Here are a couple more, regarding the infamous Adobe Flashplayer:

    https://hackerone.com/reports/30567
    https://hackerone.com/reports/36279

Not convinced?  Let's not stop there; let's look specifically at
what has happened with JPEG in the past, such as:

    http://download.oracle.com/sunalerts/1000310.1.html
    http://www.theregister.co.uk/2004/09/24/jpeg_exploit_toolkit/

You need to think not just about your own code, but also about the
overall environment in which it will operate.

June 18, 2016
On Saturday, 18 June 2016 at 19:52:20 UTC, Observer wrote:
> Not convinced?

no. i believe that it's all strongly overrated. don't run software with full access to your system, don't feed it with untrusted data, use sandboxes and such, etc. this is the way to go, not adding endless checks for all possible corner cases.

still, anyone is free to undo that: just replace all `\.ptr\b` with empty string -- and voila! all the bounds checking (and mind you, there is little, as many arrays are just malloc'ed anyway) is back. it's way easier to do than to put `.ptr` into vanilla code.

for my use cases `.ptr` access is ok: i prefer to leave bounds checking on for all builds, and manually escape it in the code when i feel that it is necessary.

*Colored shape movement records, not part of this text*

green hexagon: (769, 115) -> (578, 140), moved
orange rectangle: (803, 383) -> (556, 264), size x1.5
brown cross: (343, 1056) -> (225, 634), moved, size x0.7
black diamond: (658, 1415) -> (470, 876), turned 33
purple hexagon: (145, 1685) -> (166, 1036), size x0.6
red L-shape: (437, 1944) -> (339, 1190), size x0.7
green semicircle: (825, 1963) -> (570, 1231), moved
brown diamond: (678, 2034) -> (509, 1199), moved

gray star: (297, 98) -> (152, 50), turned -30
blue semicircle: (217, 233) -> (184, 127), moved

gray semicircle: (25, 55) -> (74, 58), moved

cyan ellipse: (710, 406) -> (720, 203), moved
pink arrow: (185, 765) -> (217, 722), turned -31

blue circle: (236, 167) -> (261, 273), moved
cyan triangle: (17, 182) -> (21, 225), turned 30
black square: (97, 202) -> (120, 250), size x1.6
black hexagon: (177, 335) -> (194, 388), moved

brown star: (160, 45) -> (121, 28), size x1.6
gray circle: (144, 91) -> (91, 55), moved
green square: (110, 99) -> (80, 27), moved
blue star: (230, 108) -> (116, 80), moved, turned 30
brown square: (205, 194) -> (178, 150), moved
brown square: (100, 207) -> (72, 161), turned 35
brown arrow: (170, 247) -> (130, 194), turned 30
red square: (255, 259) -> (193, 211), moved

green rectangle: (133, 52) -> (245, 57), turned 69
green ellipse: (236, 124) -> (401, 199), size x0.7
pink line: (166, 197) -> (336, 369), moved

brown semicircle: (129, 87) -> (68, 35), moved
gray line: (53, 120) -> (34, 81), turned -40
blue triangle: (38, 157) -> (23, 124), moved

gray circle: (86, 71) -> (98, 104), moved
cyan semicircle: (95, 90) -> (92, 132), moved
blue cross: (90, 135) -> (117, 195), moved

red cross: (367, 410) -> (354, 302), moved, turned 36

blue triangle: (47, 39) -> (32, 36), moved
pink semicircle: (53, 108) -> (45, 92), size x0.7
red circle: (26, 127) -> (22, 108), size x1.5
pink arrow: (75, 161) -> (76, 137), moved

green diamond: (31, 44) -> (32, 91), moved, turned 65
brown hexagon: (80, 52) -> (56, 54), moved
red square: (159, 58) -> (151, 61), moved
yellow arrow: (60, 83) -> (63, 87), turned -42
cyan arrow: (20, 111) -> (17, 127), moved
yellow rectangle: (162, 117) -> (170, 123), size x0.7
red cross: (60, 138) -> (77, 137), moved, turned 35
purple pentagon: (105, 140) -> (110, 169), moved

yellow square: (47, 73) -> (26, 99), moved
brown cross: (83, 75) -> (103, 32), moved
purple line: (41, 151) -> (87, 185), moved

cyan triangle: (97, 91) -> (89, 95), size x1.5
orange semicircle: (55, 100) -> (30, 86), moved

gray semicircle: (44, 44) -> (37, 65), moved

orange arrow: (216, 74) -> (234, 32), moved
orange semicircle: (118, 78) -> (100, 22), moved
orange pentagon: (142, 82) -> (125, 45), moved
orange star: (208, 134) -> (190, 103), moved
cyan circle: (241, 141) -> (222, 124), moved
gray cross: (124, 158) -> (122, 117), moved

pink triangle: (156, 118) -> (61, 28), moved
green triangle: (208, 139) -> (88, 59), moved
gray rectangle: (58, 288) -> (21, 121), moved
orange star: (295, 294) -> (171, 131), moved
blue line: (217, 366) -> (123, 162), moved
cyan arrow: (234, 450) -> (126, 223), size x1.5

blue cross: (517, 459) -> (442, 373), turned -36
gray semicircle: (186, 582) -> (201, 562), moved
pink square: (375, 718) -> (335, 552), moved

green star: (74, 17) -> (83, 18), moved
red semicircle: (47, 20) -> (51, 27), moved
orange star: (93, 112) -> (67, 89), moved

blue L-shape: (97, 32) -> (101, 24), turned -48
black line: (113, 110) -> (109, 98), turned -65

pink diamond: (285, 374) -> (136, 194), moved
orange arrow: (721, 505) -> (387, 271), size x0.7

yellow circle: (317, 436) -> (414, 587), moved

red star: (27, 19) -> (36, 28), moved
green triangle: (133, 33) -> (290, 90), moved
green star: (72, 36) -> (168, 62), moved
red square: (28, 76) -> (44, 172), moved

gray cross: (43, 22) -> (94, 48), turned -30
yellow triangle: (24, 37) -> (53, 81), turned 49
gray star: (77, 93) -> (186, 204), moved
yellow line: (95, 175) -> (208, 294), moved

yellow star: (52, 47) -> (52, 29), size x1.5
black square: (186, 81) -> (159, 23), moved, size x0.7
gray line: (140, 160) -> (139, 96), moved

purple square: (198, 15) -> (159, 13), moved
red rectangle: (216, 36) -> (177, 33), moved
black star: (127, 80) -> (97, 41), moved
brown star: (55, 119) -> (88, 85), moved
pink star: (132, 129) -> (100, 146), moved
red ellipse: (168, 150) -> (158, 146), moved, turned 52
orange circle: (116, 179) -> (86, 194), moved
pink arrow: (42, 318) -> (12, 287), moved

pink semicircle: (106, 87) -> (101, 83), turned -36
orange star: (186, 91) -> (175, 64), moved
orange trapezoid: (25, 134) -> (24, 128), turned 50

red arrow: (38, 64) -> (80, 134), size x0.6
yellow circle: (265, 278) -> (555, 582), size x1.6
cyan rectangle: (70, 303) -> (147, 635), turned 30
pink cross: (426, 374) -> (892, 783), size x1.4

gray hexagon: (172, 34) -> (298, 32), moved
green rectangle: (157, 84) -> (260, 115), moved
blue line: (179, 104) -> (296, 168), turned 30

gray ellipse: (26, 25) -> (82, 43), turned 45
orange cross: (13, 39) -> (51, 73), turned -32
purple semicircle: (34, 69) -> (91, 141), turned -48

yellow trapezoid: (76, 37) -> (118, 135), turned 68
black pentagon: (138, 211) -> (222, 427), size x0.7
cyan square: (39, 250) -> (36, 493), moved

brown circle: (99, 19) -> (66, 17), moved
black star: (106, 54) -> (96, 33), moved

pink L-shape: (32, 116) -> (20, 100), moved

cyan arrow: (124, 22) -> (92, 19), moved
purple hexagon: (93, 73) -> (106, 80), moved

in other words: i believe that validating data and loading/processing data should be separated. first validate all your jpegs with some tool, then use loaders to actually load and process 'em.
June 19, 2016
On Saturday, 18 June 2016 at 19:52:20 UTC, Observer wrote:
> in the context of image decoding, you're often handling untrusted data from external sources

Not always though. The main case I'd use a little single-file thing is for files that I created and packaged with the application myself, but wanted to be small for distribution. If I wanted my program to do something naughty, I wrote it, I'd just make it do something naughty!